* Por Guilherme Cruz e Maíra Leal
Não é de hoje que a concorrência entre bancos tradicionais e os comumente chamados “bancos digitais” ou fintechs tem crescido em ritmo acelerado. Especialmente porque as fintechs conseguem disponibilizar aos seus clientes praticamente todos os principais serviços que os bancos também oferecem hoje em dia, como financiamentos, empréstimos e pagamentos online, com a vantagem de o fazerem com muito mais eficácia e desburocratização para o consumidor final, graças ao intenso uso de tecnologia e baixo custo de operação.
Nesse sentido, os esforços dos agentes regulatórios do setor nos últimos anos escancararam ainda mais as portas do mercado para as fintechs. Podemos citar a Resolução nº 4.649 do Banco Central, que, em suma, estabeleceu a proibição aos bancos comerciais de limitar ou bloquear o acesso de outras instituições autorizadas pelo BC (inclua-se as fintechs) aos serviços e produtos comumente comercializados por aqueles, como emissão de boletos, cartão de débito, DOC, TED, etc. Assim, os bancos não tiveram outra alternativa a aceitar essas “parcerias forçadas”.

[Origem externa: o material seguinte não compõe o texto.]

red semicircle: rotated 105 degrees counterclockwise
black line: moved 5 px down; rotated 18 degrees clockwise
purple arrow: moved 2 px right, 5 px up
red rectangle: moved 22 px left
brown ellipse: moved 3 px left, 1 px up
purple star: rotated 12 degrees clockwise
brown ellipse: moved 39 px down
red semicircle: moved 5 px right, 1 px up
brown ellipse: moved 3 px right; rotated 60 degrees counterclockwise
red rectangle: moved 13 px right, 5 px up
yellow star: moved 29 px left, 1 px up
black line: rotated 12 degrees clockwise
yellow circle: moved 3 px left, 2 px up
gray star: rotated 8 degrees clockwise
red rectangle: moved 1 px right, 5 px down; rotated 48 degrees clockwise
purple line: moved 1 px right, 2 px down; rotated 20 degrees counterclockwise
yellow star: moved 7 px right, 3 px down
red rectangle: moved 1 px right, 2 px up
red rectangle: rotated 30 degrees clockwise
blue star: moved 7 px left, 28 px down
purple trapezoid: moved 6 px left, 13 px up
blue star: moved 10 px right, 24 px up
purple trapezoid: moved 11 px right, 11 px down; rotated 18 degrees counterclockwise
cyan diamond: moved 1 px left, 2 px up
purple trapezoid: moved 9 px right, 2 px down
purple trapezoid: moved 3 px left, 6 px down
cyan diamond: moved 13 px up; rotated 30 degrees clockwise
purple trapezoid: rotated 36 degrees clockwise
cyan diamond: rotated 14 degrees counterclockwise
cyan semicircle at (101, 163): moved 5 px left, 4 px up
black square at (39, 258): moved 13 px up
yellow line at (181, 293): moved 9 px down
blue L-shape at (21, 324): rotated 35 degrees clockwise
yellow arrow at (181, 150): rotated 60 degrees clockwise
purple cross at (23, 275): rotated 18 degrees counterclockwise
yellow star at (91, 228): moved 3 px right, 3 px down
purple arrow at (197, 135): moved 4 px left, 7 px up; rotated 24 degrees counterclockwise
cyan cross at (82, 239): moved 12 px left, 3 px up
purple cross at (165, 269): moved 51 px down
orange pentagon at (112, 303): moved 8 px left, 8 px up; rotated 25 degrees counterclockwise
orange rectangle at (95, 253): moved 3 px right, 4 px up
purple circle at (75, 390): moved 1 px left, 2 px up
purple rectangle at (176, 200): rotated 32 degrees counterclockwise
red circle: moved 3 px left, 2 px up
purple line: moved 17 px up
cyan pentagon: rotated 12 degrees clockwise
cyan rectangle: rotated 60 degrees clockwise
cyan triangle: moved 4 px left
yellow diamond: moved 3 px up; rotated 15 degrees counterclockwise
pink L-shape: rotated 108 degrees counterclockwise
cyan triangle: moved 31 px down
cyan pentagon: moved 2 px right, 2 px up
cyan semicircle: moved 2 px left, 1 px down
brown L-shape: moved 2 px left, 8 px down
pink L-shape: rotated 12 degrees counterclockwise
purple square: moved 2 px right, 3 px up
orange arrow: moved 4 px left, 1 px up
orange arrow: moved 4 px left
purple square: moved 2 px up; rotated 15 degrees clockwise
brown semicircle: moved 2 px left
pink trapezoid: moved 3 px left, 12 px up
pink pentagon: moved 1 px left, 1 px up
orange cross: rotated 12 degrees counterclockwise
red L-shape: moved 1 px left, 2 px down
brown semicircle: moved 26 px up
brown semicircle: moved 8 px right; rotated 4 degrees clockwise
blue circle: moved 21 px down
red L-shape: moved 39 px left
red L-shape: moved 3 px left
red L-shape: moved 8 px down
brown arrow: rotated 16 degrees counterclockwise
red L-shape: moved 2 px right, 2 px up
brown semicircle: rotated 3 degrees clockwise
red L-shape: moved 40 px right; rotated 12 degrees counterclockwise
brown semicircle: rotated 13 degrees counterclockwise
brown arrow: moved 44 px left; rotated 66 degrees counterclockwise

O fato é que, mesmo assim, as operações de empréstimo e financiamento das fintechs ainda obrigatoriamente lastreadas pelos bancos e instituições financeiras tradicionais limitava as fintechs a meros correspondentes bancários. A necessidade de um agente financeiro para tais movimentações tornavam os procedimentos mais onerosos. Inevitavelmente, esses custos eram repassados aos clientes.
Isso ocorreu obrigatoriamente até a edição da resolução 4.656 do Banco Central do Brasil que trouxe à faculdade das fintechs de continuarem tais parcerias ou se enquadras nos dois novos tipos de Instituições financeiras: a Sociedade de Crédito direto (SCD) e a Sociedade de empréstimo em pessoas (SEP).
A partir desse momento é que entra em cena um player que pode fazer toda a diferença nos rumos dos negócios envolvendo startups financeiras: os fundos de investimento em direitos creditórios.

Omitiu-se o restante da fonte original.